* **The task**:
Keep the pictures out and restate every record exactly.

* **Source information**:
..............................

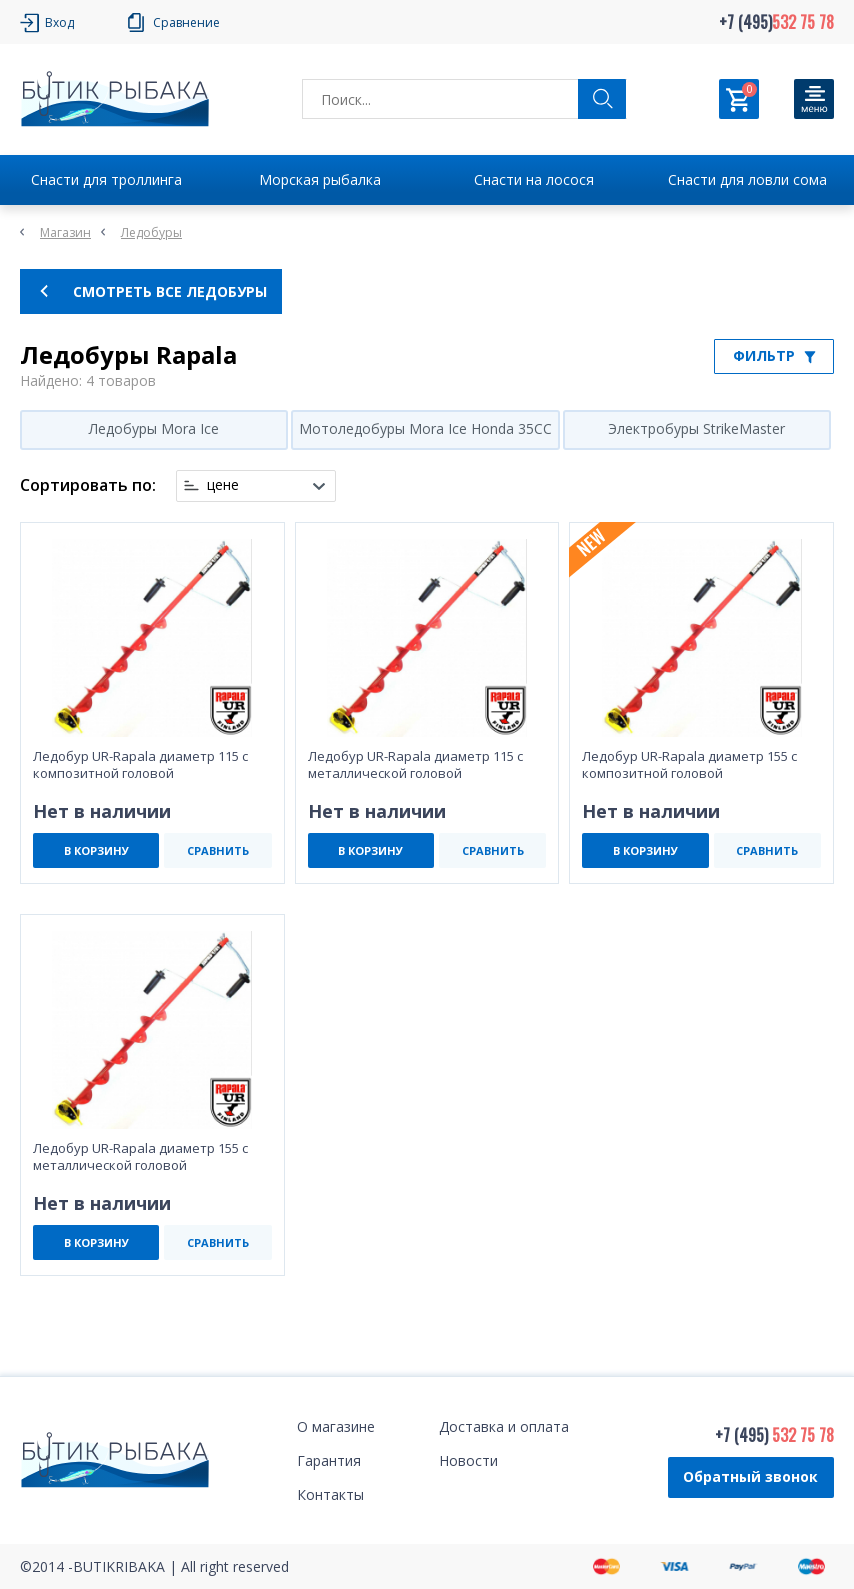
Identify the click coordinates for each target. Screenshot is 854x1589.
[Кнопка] (814, 99)
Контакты (330, 1494)
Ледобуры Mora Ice (154, 428)
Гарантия (329, 1460)
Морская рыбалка (320, 179)
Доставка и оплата (504, 1426)
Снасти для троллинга (106, 179)
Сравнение (186, 22)
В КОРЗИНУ (96, 850)
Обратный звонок (750, 1476)
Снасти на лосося (534, 179)
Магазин (65, 232)
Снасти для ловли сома (747, 179)
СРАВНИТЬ (218, 850)
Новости (468, 1460)
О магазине (336, 1426)
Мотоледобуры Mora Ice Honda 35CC (425, 428)
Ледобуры (151, 232)
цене (223, 485)
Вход (59, 22)
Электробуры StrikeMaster (696, 428)
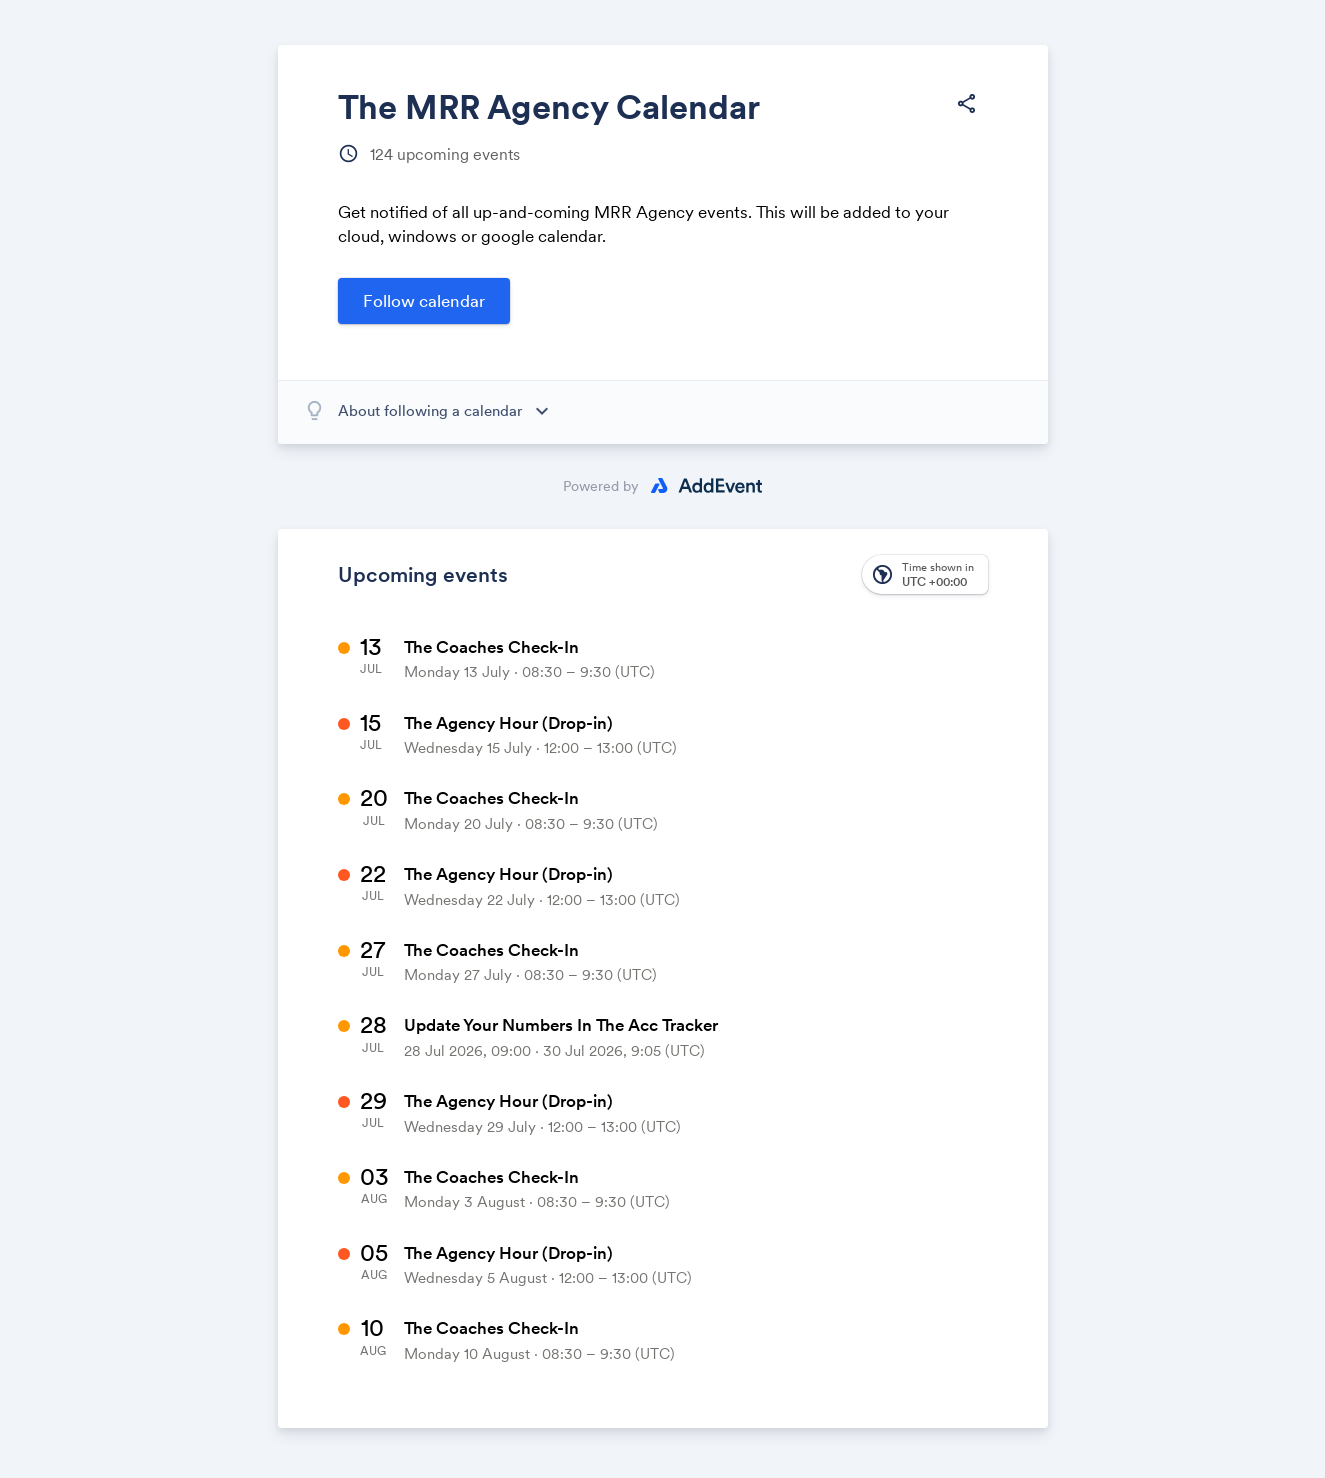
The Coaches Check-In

..............................

* **Solved problem**:
Identify the click coordinates for each target. Screenshot is 854x1589.
[Кнопка] (814, 99)
Контакты (330, 1494)
Ледобуры Mora Ice (154, 428)
Гарантия (329, 1460)
Морская рыбалка (320, 179)
Доставка и оплата (504, 1426)
Снасти для троллинга (106, 179)
Сравнение (186, 22)
В КОРЗИНУ (96, 850)
Обратный звонок (750, 1476)
Снасти на лосося (534, 179)
Магазин (65, 232)
Снасти для ловли сома (747, 179)
СРАВНИТЬ (218, 850)
Новости (468, 1460)
О магазине (336, 1426)
Мотоледобуры Mora Ice Honda 35CC (425, 428)
Ледобуры (151, 232)
цене (223, 485)
Вход (59, 22)
Электробуры StrikeMaster (696, 428)
The Coaches Check-In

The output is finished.